Your instructions: Show each line of the records in which the word "analytics" occurs.

[Excerpts from a dataset]
--- START ---
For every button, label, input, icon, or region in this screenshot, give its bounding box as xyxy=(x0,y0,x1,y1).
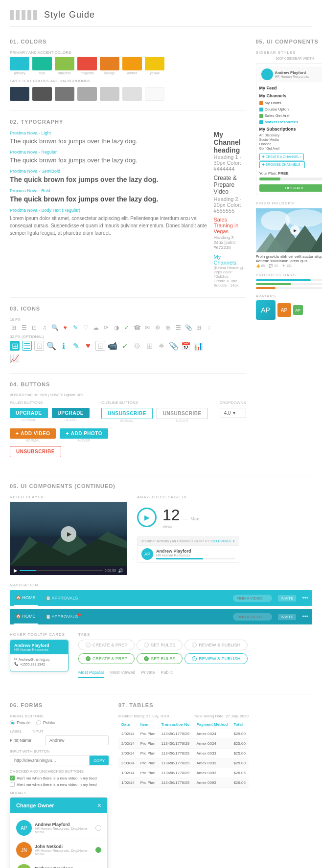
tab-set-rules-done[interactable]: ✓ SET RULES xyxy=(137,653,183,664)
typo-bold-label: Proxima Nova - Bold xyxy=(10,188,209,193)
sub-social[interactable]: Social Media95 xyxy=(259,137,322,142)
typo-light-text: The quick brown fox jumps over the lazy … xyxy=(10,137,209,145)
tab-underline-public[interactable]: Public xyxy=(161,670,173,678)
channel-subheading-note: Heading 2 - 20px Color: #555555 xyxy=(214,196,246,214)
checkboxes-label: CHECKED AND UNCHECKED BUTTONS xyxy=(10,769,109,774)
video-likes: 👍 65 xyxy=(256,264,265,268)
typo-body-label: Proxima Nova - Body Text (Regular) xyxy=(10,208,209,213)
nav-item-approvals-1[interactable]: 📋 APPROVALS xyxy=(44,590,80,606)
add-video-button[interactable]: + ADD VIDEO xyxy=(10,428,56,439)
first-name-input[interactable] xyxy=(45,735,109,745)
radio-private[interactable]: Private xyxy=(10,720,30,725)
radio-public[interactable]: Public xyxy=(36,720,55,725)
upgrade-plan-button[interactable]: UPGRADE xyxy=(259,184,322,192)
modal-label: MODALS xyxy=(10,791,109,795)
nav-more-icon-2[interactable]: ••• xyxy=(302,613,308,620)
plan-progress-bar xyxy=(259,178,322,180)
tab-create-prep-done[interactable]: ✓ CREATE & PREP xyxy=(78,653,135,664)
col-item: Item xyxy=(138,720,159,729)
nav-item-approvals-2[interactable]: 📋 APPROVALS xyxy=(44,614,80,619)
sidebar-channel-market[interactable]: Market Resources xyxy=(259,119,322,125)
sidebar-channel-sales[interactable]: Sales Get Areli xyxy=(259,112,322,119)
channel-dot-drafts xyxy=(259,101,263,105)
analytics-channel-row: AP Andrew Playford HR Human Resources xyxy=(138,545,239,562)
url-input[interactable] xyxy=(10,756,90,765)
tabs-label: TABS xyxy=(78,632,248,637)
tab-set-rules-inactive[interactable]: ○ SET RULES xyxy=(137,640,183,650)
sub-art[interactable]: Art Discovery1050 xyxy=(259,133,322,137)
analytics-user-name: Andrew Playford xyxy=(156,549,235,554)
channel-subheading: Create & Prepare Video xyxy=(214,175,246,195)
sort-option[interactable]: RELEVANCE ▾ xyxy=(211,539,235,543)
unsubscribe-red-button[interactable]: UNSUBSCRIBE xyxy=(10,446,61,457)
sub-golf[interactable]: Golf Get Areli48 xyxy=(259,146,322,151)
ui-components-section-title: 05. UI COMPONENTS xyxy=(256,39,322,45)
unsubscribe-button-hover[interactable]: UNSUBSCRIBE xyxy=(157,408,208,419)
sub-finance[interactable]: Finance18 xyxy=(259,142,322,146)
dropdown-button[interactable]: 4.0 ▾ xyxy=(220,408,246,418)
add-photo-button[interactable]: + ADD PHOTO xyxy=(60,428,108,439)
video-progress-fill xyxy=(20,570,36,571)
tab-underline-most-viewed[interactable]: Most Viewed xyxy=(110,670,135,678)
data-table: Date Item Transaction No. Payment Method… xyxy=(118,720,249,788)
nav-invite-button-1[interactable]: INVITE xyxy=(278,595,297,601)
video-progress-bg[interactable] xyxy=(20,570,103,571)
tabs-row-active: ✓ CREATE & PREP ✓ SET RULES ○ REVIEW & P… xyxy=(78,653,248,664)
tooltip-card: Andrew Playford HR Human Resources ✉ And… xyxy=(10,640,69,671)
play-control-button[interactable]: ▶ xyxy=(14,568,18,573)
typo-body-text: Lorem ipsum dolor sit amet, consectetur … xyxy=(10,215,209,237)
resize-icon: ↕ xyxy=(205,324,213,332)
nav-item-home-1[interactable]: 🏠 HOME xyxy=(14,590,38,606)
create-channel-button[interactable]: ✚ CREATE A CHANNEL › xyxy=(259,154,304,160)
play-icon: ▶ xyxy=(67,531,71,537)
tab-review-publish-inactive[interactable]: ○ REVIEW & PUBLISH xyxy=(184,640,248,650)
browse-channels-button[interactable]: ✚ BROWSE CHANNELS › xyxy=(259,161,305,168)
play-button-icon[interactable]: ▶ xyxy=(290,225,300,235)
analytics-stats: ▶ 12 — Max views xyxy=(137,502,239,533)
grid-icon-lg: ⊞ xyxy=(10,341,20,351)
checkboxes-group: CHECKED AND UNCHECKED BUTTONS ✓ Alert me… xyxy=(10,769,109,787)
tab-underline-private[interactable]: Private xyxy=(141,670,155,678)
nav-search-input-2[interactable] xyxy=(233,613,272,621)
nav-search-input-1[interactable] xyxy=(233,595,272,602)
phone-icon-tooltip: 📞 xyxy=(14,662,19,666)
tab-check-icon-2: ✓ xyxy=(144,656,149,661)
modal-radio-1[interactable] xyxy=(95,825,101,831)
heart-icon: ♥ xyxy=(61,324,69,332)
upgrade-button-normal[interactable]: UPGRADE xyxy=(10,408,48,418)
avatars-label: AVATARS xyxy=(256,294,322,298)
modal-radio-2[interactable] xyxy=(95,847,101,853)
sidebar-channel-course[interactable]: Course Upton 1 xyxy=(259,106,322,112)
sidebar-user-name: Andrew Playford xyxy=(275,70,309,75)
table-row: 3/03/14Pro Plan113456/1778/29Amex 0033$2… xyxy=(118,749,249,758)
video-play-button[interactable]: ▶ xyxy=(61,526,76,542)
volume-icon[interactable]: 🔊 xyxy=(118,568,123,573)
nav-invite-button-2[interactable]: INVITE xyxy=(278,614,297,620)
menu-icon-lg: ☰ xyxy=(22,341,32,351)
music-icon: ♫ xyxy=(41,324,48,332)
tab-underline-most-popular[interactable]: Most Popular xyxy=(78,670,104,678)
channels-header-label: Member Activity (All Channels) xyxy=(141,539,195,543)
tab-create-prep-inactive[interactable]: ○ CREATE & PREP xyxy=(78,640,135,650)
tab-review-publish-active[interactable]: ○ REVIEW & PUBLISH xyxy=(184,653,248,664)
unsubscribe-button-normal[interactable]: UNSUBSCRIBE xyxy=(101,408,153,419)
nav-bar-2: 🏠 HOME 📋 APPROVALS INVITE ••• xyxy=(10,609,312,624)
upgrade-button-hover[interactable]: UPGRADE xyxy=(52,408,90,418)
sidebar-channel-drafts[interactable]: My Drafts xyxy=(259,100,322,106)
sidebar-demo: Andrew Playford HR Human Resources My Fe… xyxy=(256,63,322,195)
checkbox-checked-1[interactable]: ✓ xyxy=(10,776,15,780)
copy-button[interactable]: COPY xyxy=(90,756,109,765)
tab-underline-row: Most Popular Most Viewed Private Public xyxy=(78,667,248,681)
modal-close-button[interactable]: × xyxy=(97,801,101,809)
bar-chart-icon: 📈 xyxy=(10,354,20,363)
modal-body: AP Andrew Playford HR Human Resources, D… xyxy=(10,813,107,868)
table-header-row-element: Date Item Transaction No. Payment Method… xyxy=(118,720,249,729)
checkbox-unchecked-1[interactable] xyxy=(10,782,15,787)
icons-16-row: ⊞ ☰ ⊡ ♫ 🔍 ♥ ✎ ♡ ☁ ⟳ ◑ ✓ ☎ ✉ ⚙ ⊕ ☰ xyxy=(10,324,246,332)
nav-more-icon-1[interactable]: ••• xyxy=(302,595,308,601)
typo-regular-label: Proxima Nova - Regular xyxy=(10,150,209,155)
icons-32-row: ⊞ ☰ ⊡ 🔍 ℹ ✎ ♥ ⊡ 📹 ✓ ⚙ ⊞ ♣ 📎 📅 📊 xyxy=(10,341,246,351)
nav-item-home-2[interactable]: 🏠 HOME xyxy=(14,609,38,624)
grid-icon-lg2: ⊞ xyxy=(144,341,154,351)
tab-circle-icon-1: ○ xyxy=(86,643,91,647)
--- END ---
Task output:
analytics-channel-row: AP Andrew Playford HR Human Resources xyxy=(138,545,239,562)
analytics-user-name: Andrew Playford xyxy=(156,549,235,554)
analytics-stats: ▶ 12 — Max views xyxy=(137,502,239,533)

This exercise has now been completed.